A horizontal overhead power line carries a current of $90{\text{A}}$ in the east to west direction. Find the magnitude of the magnetic field due to the current $1.5{\text{m}}$ below the line.
A) $1.2{\text{T}}$
B) $1.2 \times {10^{ - 10}}{\text{T}}$
C) ${\text{0T}}$
D) $1.2 \times {10^{ - 5}}{\text{T}}$

Answer 1

The horizontal over head line carrying the given current can be considered as a conductor carrying the same amount of current. So the strength of the magnetic field at a point below the line will be proportional to the current in the line and it will be inversely proportional to the given distance below the line to the point.

Formula used:
The magnetic field due to a current-carrying conductor at a point P from the conductor is given by, $B = \dfrac{{{\mu _0}I}}{{2\pi r}}$ where ${\mu _0}$ is the permeability of free space, $I$ is the current through the conductor and $r$ is the perpendicular distance between the point and the conductor.

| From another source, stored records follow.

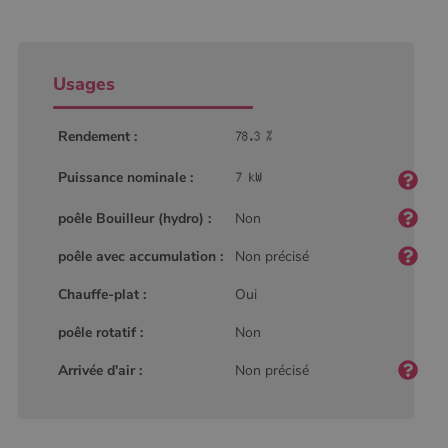
Usages
Rendement :
Puissance nominale :
poêle Bouilleur (hydro) :
Non
poêle avec accumulation :
Non précisé
Chauffe-plat :
Oui
poêle rotatif :
Non
Arrivée d'air :
Non précisé
Nom
Fournisseur
/
Domaine
Expiration
Descripti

Complete step by step answer:
Step 1: Sketch a figure of the problem at hand.
The problem at hand involves a horizontal overhead line that carries some amount of current. The direction of the current is given to be from east to west. We have to determine the magnitude of the magnetic field at some distance below the given line. This is sketched in the figure below.

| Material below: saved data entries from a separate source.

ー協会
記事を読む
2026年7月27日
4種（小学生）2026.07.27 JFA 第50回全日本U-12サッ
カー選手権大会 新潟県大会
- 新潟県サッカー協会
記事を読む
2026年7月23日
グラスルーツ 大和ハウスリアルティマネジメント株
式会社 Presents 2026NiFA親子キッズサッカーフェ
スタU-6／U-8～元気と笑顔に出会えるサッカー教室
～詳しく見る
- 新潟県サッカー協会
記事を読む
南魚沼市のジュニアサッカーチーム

P is the point at which the magnetic field $B$ is to be determined.
The current in the line is given to be $I = 90{\text{A}}$.
The perpendicular distance between point P and the line is given to be $r = 1.5{\text{m}}$.
Step 2: Express the relation for the magnetic field at P.
As the line carrying the given current is similar to a conductor carrying the same current we have the magnetic field at P as $B = \dfrac{{{\mu _0}I}}{{2\pi r}}$ ------- (1)
Substituting for $I = 90{\text{A}}$ and $r = 1.5{\text{m}}$ in equation (1) we get,
$\Rightarrow B = \dfrac{{4\pi \times {{10}^{ - 7}} \times 90}}{{2\pi \times 1.5}} = 1.2 \times {10^{ - 5}}{\text{T}}$
Thus the magnitude of the magnetic field is obtained as
$\Rightarrow B = 1.2 \times {10^{ - 5}}{\text{T}}$.

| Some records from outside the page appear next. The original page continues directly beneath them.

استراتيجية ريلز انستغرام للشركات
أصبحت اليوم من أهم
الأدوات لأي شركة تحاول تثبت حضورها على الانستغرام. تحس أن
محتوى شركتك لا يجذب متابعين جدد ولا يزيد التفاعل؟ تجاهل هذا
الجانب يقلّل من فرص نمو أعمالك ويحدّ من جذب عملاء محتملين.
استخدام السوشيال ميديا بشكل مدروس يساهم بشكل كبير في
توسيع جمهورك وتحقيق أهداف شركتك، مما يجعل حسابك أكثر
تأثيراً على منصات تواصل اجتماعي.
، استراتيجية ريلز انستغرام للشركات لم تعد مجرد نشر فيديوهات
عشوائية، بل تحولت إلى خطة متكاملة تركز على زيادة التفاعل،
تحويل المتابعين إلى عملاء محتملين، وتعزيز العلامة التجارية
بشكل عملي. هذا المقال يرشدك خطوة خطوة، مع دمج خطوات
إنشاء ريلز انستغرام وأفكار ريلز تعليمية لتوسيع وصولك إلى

Hence the correct option is D.

Note:
The direction of the magnetic field is determined using the right-hand thumb rule where the thumb of the right-hand points in the direction of the current i.e. from east to west and the fingers curl around the thumb in the direction of the magnetic field which will be perpendicularly out of the plane of the paper. This implies that the direction of the magnetic field is towards the south direction.